Sur le terrain, les différents matériaux sont séparés et triés, ce qui demande un travail de fourmi souvent réalisé avec de petits outils. Heureusement, le bâtiment est très répétitif : tous les éléments qui le composent se répètent. Il n’y a donc pas beaucoup de surprises. Lorsque ce travail laborieux est achevé sur un secteur, les matériaux sont évacués par des bennes passant par la façade éventrée.
Le jeu en vaut la chandelle puisque les matériaux récupérés permettent de faire tourner l’économie locale. «L’aluminium part dans une entreprise de Clervaux (NDLR : environ 400 tonnes, entreprise Hydro Aluminium), le verre des fenêtres est traité à Thionville pour repartir dans un nouveau cycle (NDLR : environ 150 tonnes, entreprise GIREV) et le bois est transformé dans le sud du pays (NDLR : environ 45 tonnes, entreprise Kronospan, à Sanem)», énumère Claude Turmes.

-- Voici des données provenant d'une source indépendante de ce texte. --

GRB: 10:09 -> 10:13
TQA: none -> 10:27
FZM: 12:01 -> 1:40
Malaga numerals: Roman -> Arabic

Aucune fibre d’amiante ne peut s’échapper
Évidemment, le Jean-Monnet est aussi un cas d’école pour gérer la pollution à l’amiante présent en grande quantité. Patrick Gillen, le directeur du Fonds Kirchberg, explique : «Nous prenons les plus grandes précautions et tout se passe sous le contrôle de Luxcontrol et de l’ITM (NDLR : Inspection du travail et des mines). Les zones de travail sont confinées par des sas, la pression atmosphérique à l’intérieur est modifiée pour éviter la dispersion de fibres et tous les travailleurs portent des équipements spéciaux. Tous les déchets amiantés sont mis en sac puis éliminés. Il est impossible que des fibres d’amiante s’échappent du bâtiment, nous le garantissons.»
L’amiante n’est d’ailleurs pas la seule pollution sur le site du chantier. Il est également nécessaire de dépolluer le sous-sol, le parking étant souillé par les hydrocarbures.

Erwan Nonet

Amiante : un passé très lourd…

Le problème du Jean-Monnet, c’est qu’il n’a jamais été construit pour durer. Bâti à partir de 1975, il était prévu qu’il ne soit utilisé que sur une période de 25 ans. Et à l’époque, l’amiante était un matériau formidable dont les propriétés coupe-feux étaient fortement appréciées. De l’amiante, il y en a un peu partout. En janvier 2014, la firme belge Cresept avait livré le rapport que lui avait commandé la Commission européenne et il offrait un inventaire à la Prévert.

Plaques friables

Les colonnes métalliques qui forment la structure de l’édifice sont entourées de plaques d’amiante friables, les joints entre ces plaques comportaient également de l’amiante, des panneaux similaires composaient les faux plafonds, les portes et les clapets coupe-feux étaient aussi amiantés… La conclusion du rapport était très claire : «La seule solution réaliste pour éliminer complètement le risque pour la santé du personnel, dû aux nombreuses applications d’amiante présentes dans l’immeuble, est de l’évacuer et de transférer ses occupants vers d’autres sites.»
En 2013, l’imprimerie avait été fermée pendant trois mois après que des fibres d’amiante avaient été repérées dans l’air. En août 2015, de l’amiante avait également été décelé dans l’air du data center. La première vague de déménagements, fin 2015 (soit 40 ans après la construction du Jean-Monnet), a toutefois été décrétée trop tardivement pour deux employés, touchés par des cancers qualifiés de maladie professionnelle liée à l’amiante.